La semi-discrétisation introduite pour le cas du fraisage à vitesse constante par Tamás INSPERGER [INS 04A], a également été reprise pour le cas du tournage à vitesse variable

[INS 04B]. Cette approche réduit les temps de calcul, car seuls les termes périodiques et retardés sont discrétisés. Bien que performante, cette approche n’a pas fait l’objet de vali-dation expérimentale et n’a pas été étendue au cas du fraisage.

Enfin, l’étude des équations différentielles à coefficients périodiques et terme retard variable, modélisant l’usinage à vitesse variable, est un domaine de recherche à part entière qui fait intervenir des approches mathématiques afin d’analyser la stabilité du système. De nombreux travaux utilisant la dynamique non-linéaire sont disponibles, par exemple

[PAK 97] [NAM 03A] [NAM 03B]. Ces travaux très calculatoires voient l’usinage à vitesse variable uniquement comme un exemple applicatif des méthodes générales d’analyse proposées.

Des études ont également utilisé la polyvalence de la simulation temporelle pour modéliser le fraisage à vitesse variable. La prise en compte d’une vitesse de rotation variable est plus facile qu’avec les approches fréquentielles précédentes. Pour cela, il suffit de modifier le pas de temps à l’issue de chaque itération afin d’introduire une vitesse de rotation variable

[ALT 92B]. Avec cette approche, les auteurs ont choisi de considérer un pas angulaire constant, mais le temps pour le parcourir est variable. Cette approche a largement été reprise par la suite, elle est notamment utilisée pour le fraisage de face [RAD 97A]. Des travaux montrent également l’effet de cette solution à haute vitesse, mais là encore sans vali-dation expérimentale [BED 06]. Cependant, l’interprétation des résultats de la simulation temporelle est délicate, car il n’existe pas de critère clair permettant de détecter la stabilité d’un usinage à vitesse variable. Cette lacune s’explique par le peu de travaux utilisant la simulation temporelle au regard des études privilégiant le tracé de la limite de stabilité. I.4.4.2 Essais

Différents auteurs s’accordent pour dire que les paramètres de variation doivent être les plus importants afin d’augmenter les gains en usinage [RAD 97B] [AL 03]. Avec cet objectif démonstratif, les essais de fraisage sont effectués pour de faibles vitesses de rotation, de l’ordre de 1 000 tr/min [ALT 92B] [SOL 97]. Les différents essais avec des formes sinusoïda-les montrent alors une réduction de l’amplitude des vibrations [RAD 97B] ou une réduction du pic de broutement dans la FFT [BED 07], mais pas les états de surface associés.
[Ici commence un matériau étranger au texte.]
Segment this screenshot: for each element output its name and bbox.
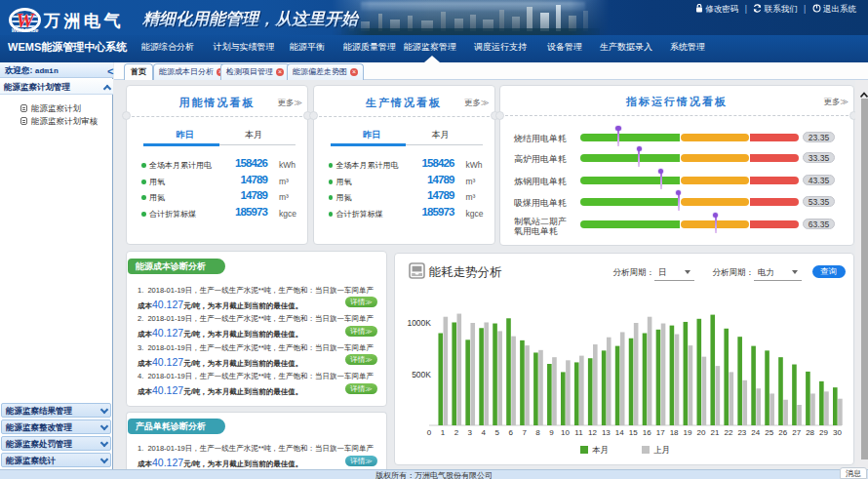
svg-text:24: 24 xyxy=(751,428,760,437)
svg-text:9: 9 xyxy=(549,428,554,437)
svg-text:11: 11 xyxy=(574,428,583,437)
svg-text:25: 25 xyxy=(765,428,773,437)
svg-text:1: 1 xyxy=(440,428,445,437)
svg-text:18: 18 xyxy=(669,428,678,437)
svg-text:19: 19 xyxy=(683,428,691,437)
svg-text:上月: 上月 xyxy=(653,445,670,455)
svg-text:1000K: 1000K xyxy=(407,318,431,328)
svg-text:14: 14 xyxy=(614,428,623,437)
svg-text:29: 29 xyxy=(819,428,828,437)
svg-text:16: 16 xyxy=(642,428,651,437)
svg-text:8: 8 xyxy=(535,428,540,437)
svg-text:500K: 500K xyxy=(412,369,431,379)
svg-text:13: 13 xyxy=(601,428,610,437)
svg-text:27: 27 xyxy=(792,428,801,437)
svg-text:20: 20 xyxy=(696,428,705,437)
svg-text:7: 7 xyxy=(522,428,527,437)
svg-text:2: 2 xyxy=(454,428,458,437)
svg-text:22: 22 xyxy=(724,428,732,437)
svg-text:15: 15 xyxy=(628,428,637,437)
svg-text:28: 28 xyxy=(806,428,814,437)
svg-text:6: 6 xyxy=(508,428,513,437)
svg-text:30: 30 xyxy=(833,428,842,437)
svg-text:12: 12 xyxy=(587,428,596,437)
svg-text:10: 10 xyxy=(561,428,570,437)
svg-text:21: 21 xyxy=(710,428,719,437)
svg-text:4: 4 xyxy=(481,428,486,437)
svg-text:0: 0 xyxy=(426,428,431,437)
svg-text:17: 17 xyxy=(655,428,664,437)
svg-text:5: 5 xyxy=(494,428,499,437)
svg-text:26: 26 xyxy=(778,428,787,437)
svg-text:本月: 本月 xyxy=(592,445,609,455)
svg-text:3: 3 xyxy=(467,428,472,437)
svg-text:23: 23 xyxy=(737,428,746,437)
Des travaux en tournage présentent une amélioration de l’état de surface avec l’utilisation de la variation de vitesse [YIL 02] [AL 03]. La variation de plusieurs paramètres tels que la vitesse de rotation et l’angle de coupe induit également une réduction des vibrations

[YAN 03].

Enfin, d’autres auteurs ont travaillé sur l’impact des consignes de variation : sinusoïdale, triangulaire et carrée [LIN 90]. Ils concluent que le suivi de consigne est plus facile avec une fonction sinusoïdale, car l’accélération et le jerk sont toujours finis. Par contre, la fonction triangulaire utilise l’accélération maximale de la broche pour la variation. La fonction carrée produit des discontinuités sur la vitesse de rotation, impossible à réaliser en pratique. I.4.4.3 Bilan

Cette étude bibliographique, sur la variation de la vitesse de rotation, présente beaucoup de modélisation aussi bien en tournage qu’en fraisage. Par contre, beaucoup de modèles utilisent une approche très calculatoire, dont l’usinage est uniquement un exemple d’appli-cation. On peut cependant noter que la semi-discrétisation, largement utilisée à vitesse constante, n’est pas encore développée pour le cas du fraisage à vitesse variable.
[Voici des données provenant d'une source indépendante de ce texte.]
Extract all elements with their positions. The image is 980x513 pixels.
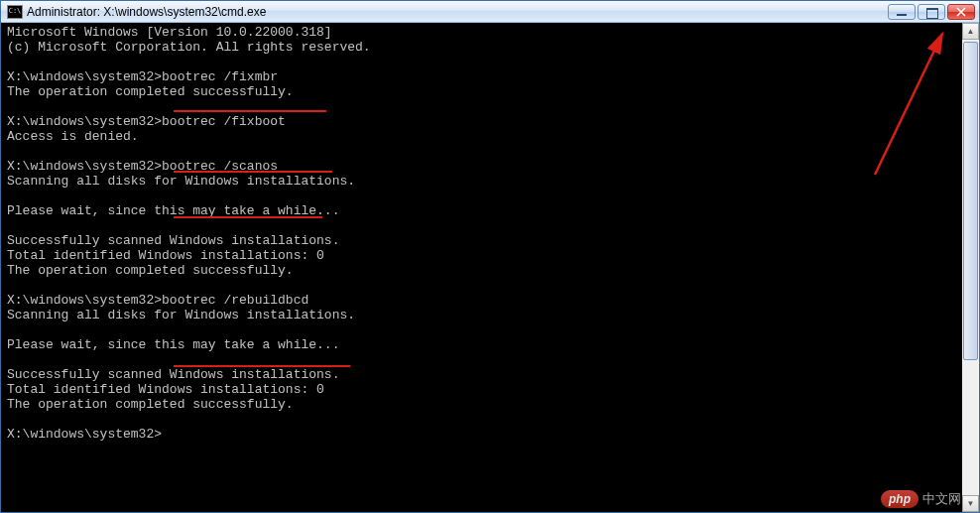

Les différentes études expérimentales publiées montrent uniquement des usinages à basse vitesse dont l’objectif est d’être le plus démonstratif possible et d’afficher un gain, quitte à s’éloigner des conditions d’usinage standard. Les auteurs utilisent alors le critère qui permet de montrer des gains importants : réduction de l’amplitude, du pic de la FFT, etc. Cepen-dant, à notre connaissance, aucun travail ne montre un gain sur l’état de surface en fraisage. Enfin, peu d’études s’intéressent à l’application de cette solution en UGV.